Z_n = \frac{S_n - n\mu}{\sigma\sqrt n}

$Z_n$ has mean $0$ and variance $1$ for every $n$ . The CLT says that as $n \to \infty$ , the distribution of $Z_n$ converges to $\mathcal{N}(0, 1)$ — regardless of what distribution the $X_i$ came from, as long as they have finite variance.

This is remarkable. The input can be binary, uniform, exponential, log-normal, or some arbitrary mess — all of them funnel into the same Gaussian limit. The Gaussian is a universal attractor for the sum of many independent finite-variance pieces.
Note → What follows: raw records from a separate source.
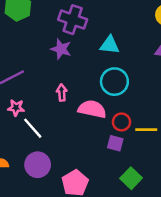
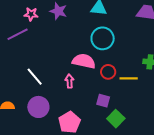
pink arrow: (62, 93) -> (69, 81), moved
pink star: (16, 108) -> (31, 14), moved
purple square: (115, 143) -> (103, 101), moved

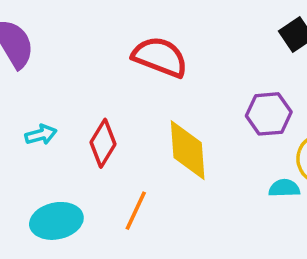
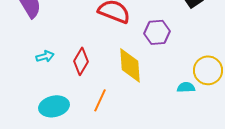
purple hexagon: (269, 114) -> (157, 32), moved

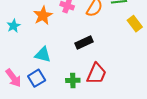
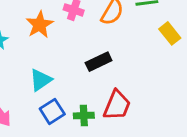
cyan triangle: (43, 55) -> (41, 80), turned -48
blue square: (37, 78) -> (52, 111), moved

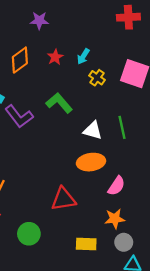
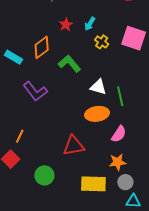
orange diamond: (20, 60) -> (42, 47), moved
purple L-shape: (19, 116) -> (35, 91), moved
green line: (122, 127) -> (120, 96), moved
yellow rectangle: (86, 244) -> (93, 184), size x1.4

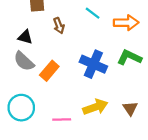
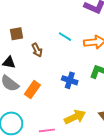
blue cross: (93, 64) -> (70, 80), size x0.7

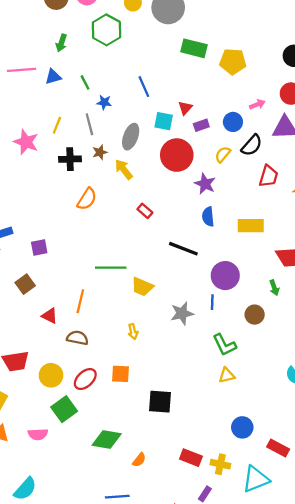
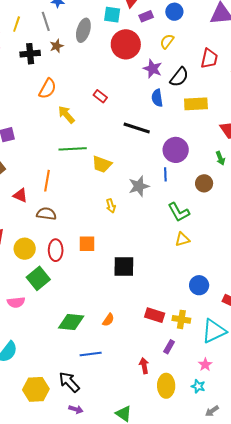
black semicircle: (252, 145) -> (179, 77), moved
yellow arrow: (124, 169) -> (66, 115), moved
yellow arrow: (133, 332) -> (111, 206), moved
red ellipse: (85, 379) -> (56, 250), turned -45
green diamond: (107, 440) -> (71, 322), moved

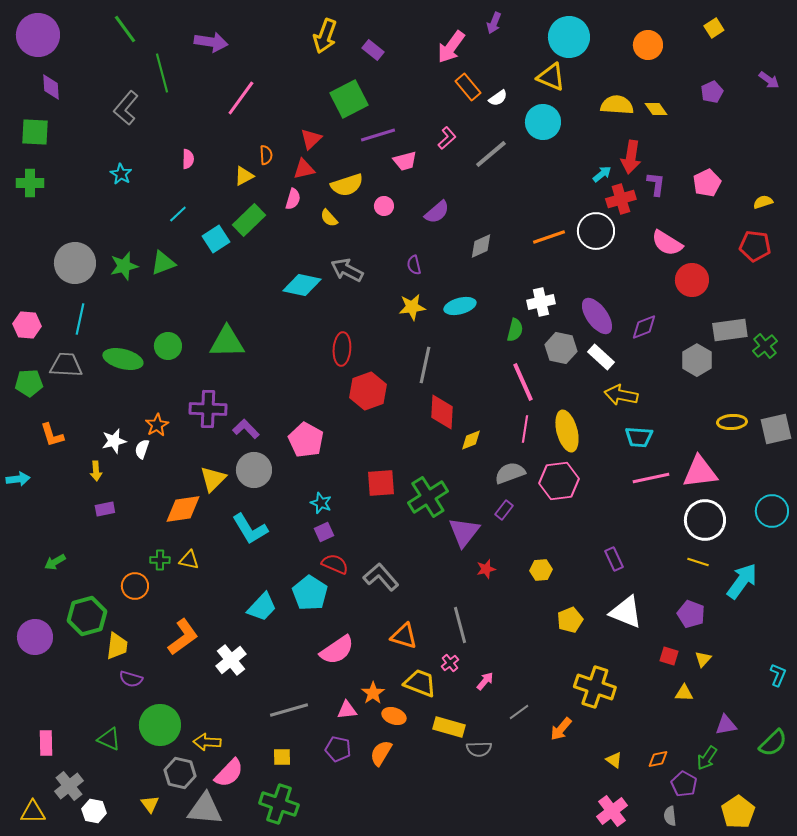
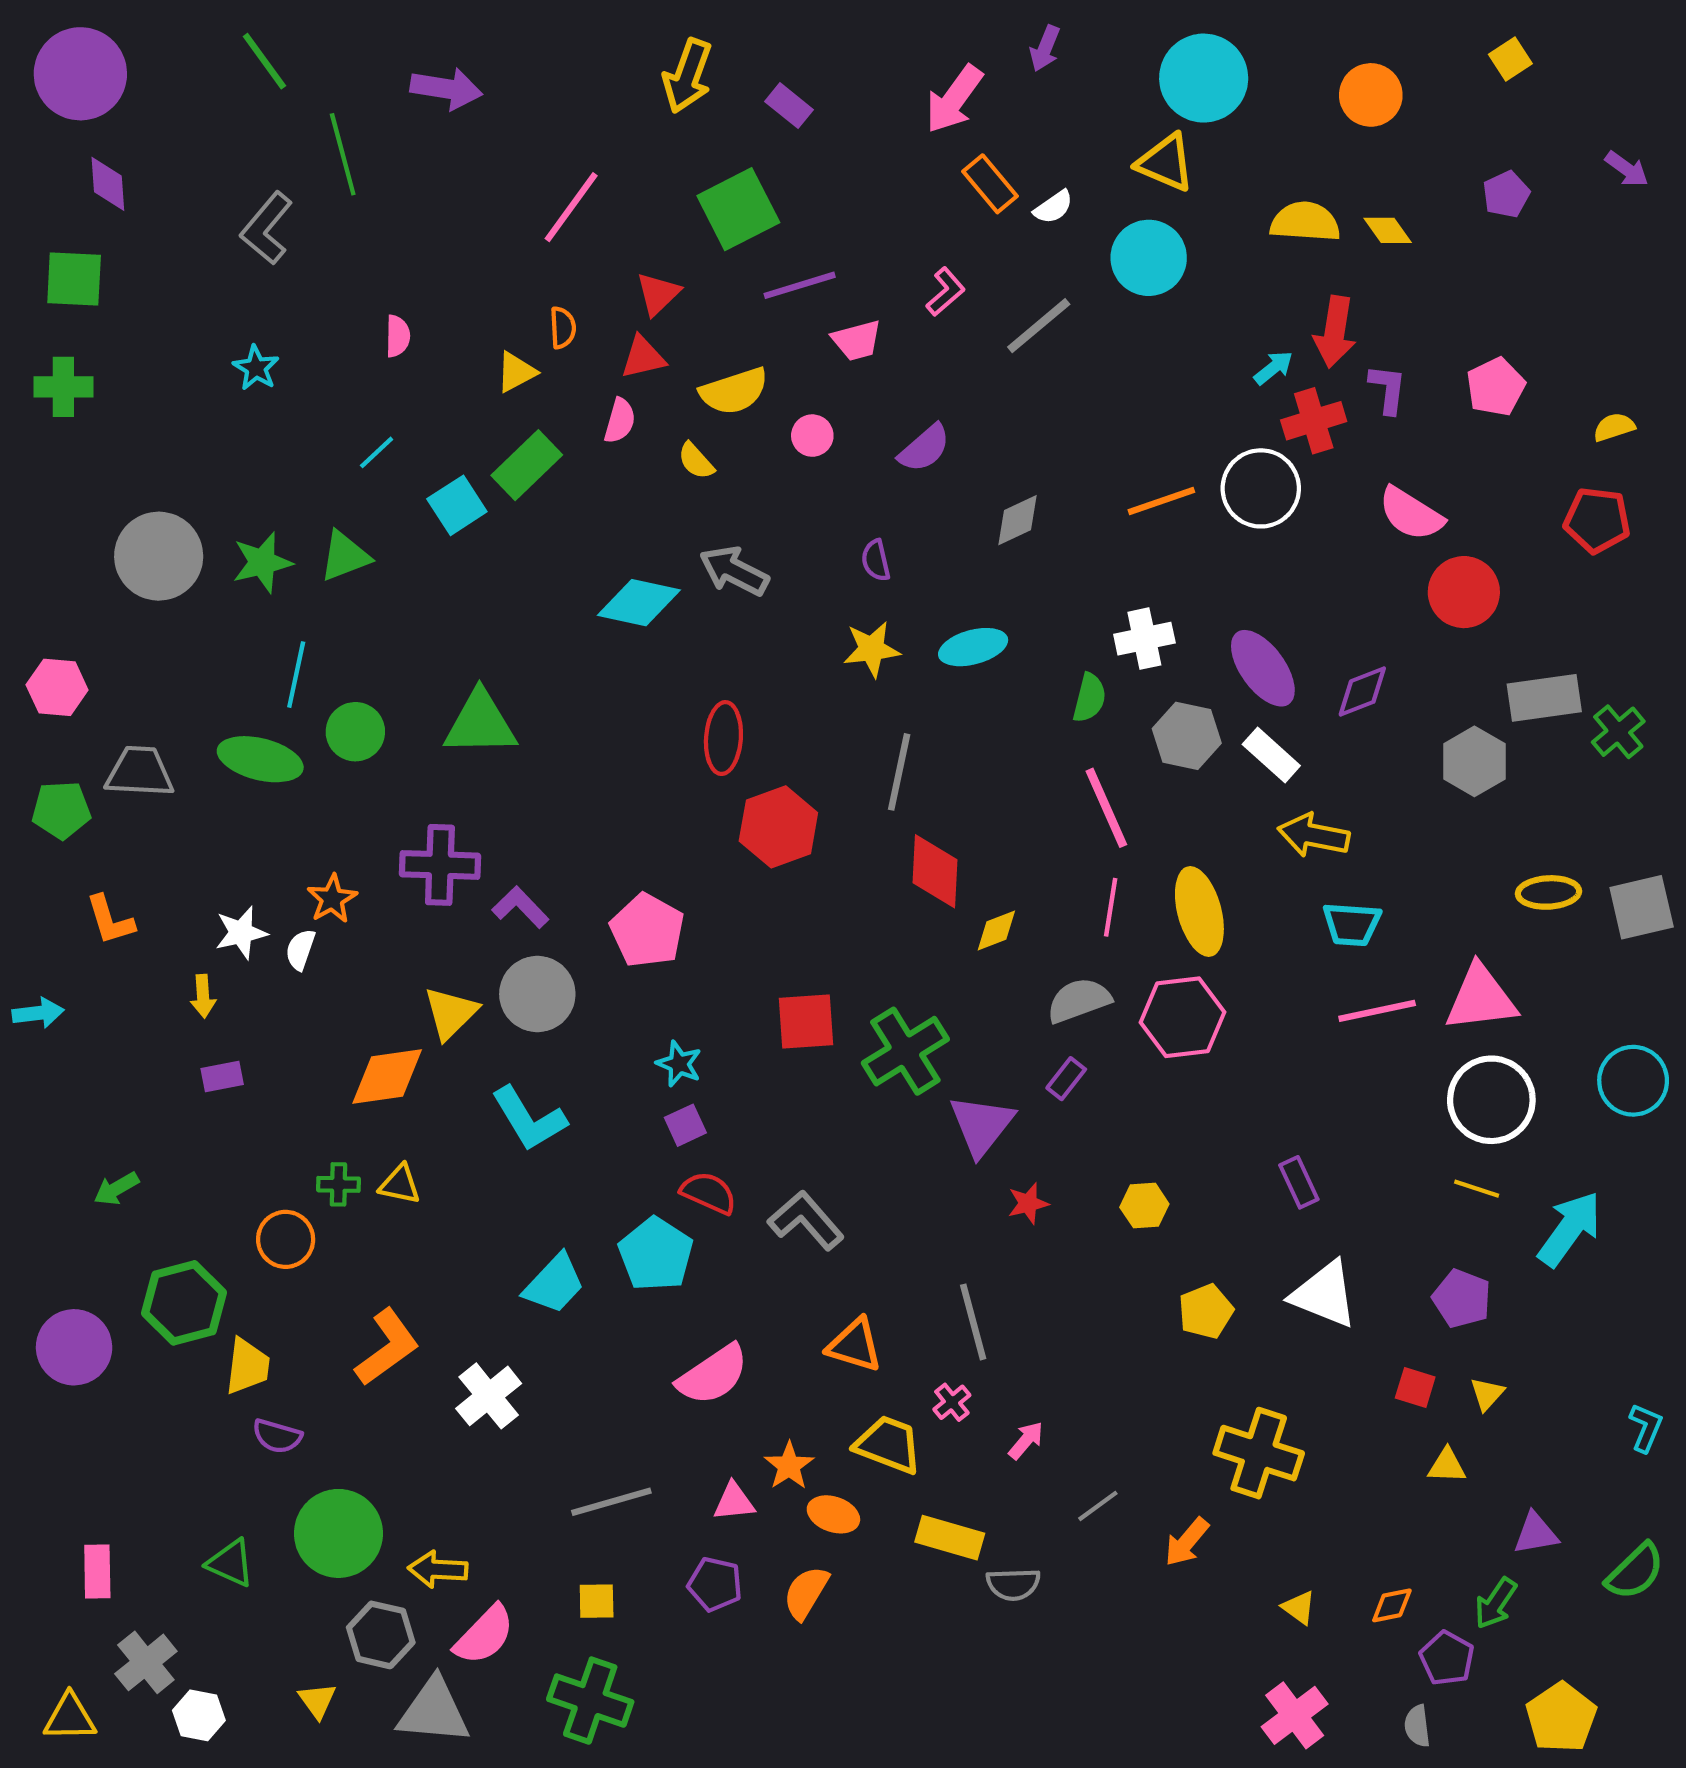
pink line: (241, 98) -> (571, 207), moved
cyan line: (80, 319) -> (296, 675), moved

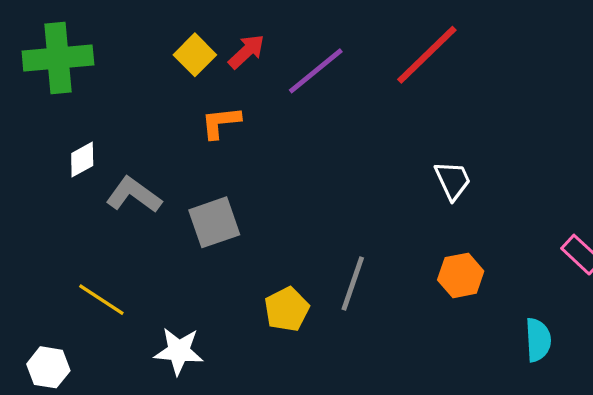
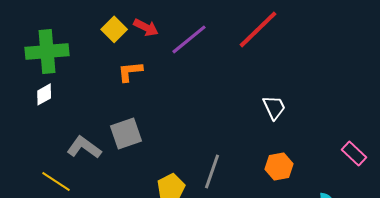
red arrow: (246, 52) -> (146, 27), turned 70
green cross: (58, 58) -> (47, 51), moved
gray L-shape: (134, 195) -> (84, 147), moved

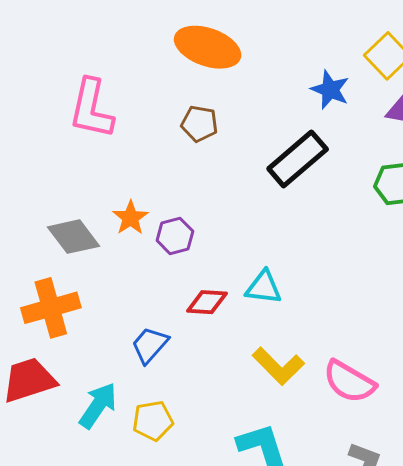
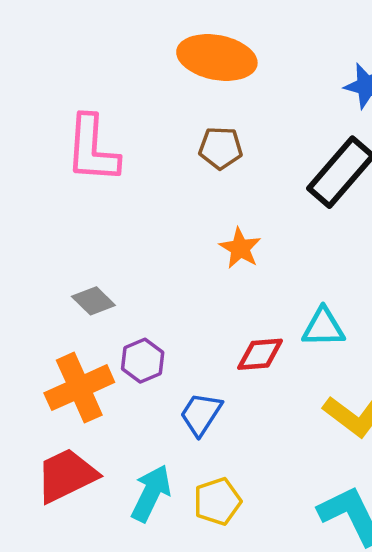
orange star: (130, 218) -> (240, 248), moved
purple hexagon: (175, 236) -> (143, 361), moved
gray diamond: (73, 237) -> (93, 301), size x0.7

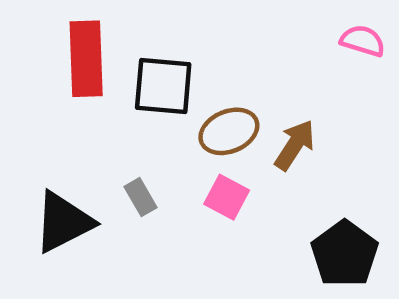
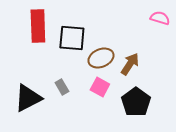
black pentagon: (345, 254) -> (136, 102), moved

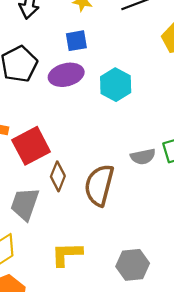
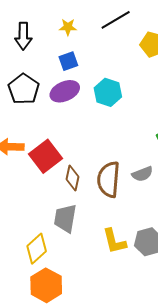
gray semicircle: (143, 157) -> (142, 174), moved
gray trapezoid: (25, 204) -> (65, 218), moved
yellow L-shape: (67, 254) -> (114, 241), moved, turned -92

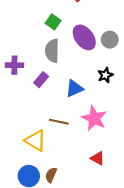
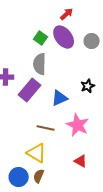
purple ellipse: (84, 37) -> (64, 37), moved
gray circle: (110, 40) -> (92, 41), moved
purple rectangle: (41, 80) -> (30, 90), size x1.6
yellow triangle: (35, 141) -> (37, 153), moved

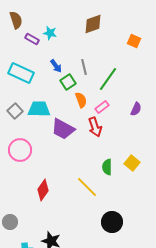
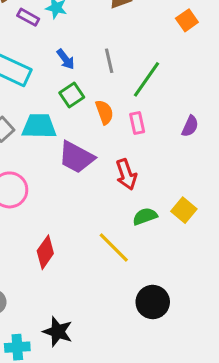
orange square: (134, 41) -> (187, 20), turned 32
green square: (68, 82) -> (72, 95), moved
pink rectangle: (102, 107) -> (137, 123), turned -64
red arrow: (95, 127) -> (126, 174), moved
green semicircle: (107, 167) -> (145, 216), turned 70

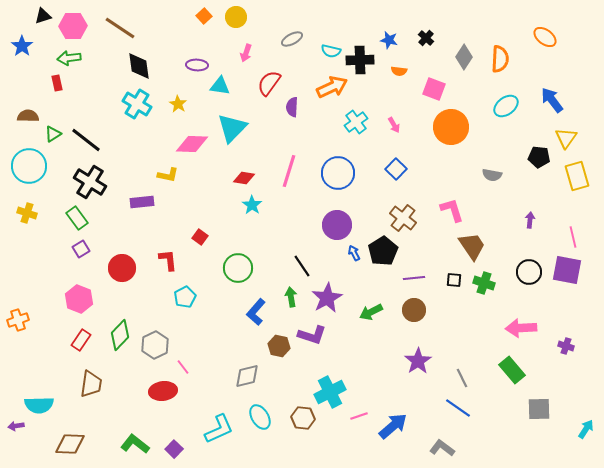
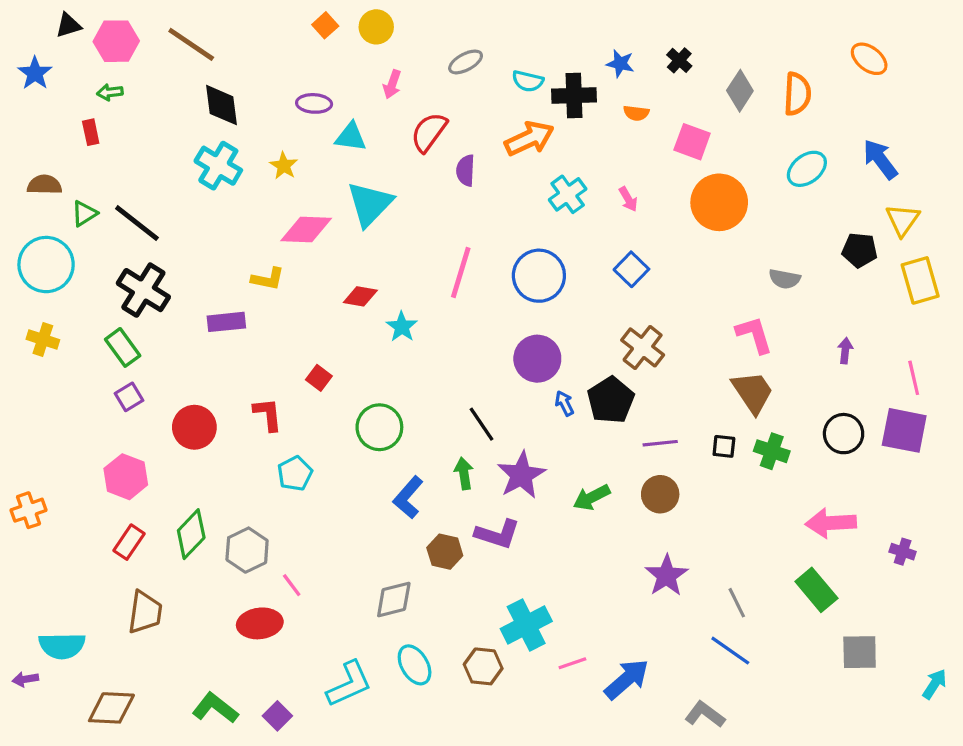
green arrow: (69, 58) -> (110, 92), size x0.7
red diamond: (244, 178) -> (360, 296), moved
pink L-shape: (452, 210) -> (754, 335), moved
Why $\sqrt n$ and not something else?

If we rescaled by

n

(like the Law of Large Numbers), the variance of

S_n/n

would be

\sigma^2/n \to 0

and we would see only the deterministic mean

\mu

. If we rescaled by

1

we would see pure drift. The right rescaling — the one that reveals the random fluctuation — has standard deviation of order

1

, which means dividing by

\sqrt n

. The LLN says the mean converges; the CLT says the fluctuation around that converging mean is Gaussian, at scale

\sqrt n

Formal statement

Classical (Lindeberg-Lévy) CLT

Let

X_1, X_2, \ldots

be independent and identically distributed random variables on a common probability space, with finite mean

\mu = \mathbb{E}[X_1]

and finite variance

\sigma^2 = \operatorname{Var}(X_1) > 0

. Define the standardised partial sum

Z_n = \frac{S_n - n\mu}{\sigma\sqrt n} = \frac{1}{\sigma\sqrt n}\sum_{i=1}^n (X_i - \mu).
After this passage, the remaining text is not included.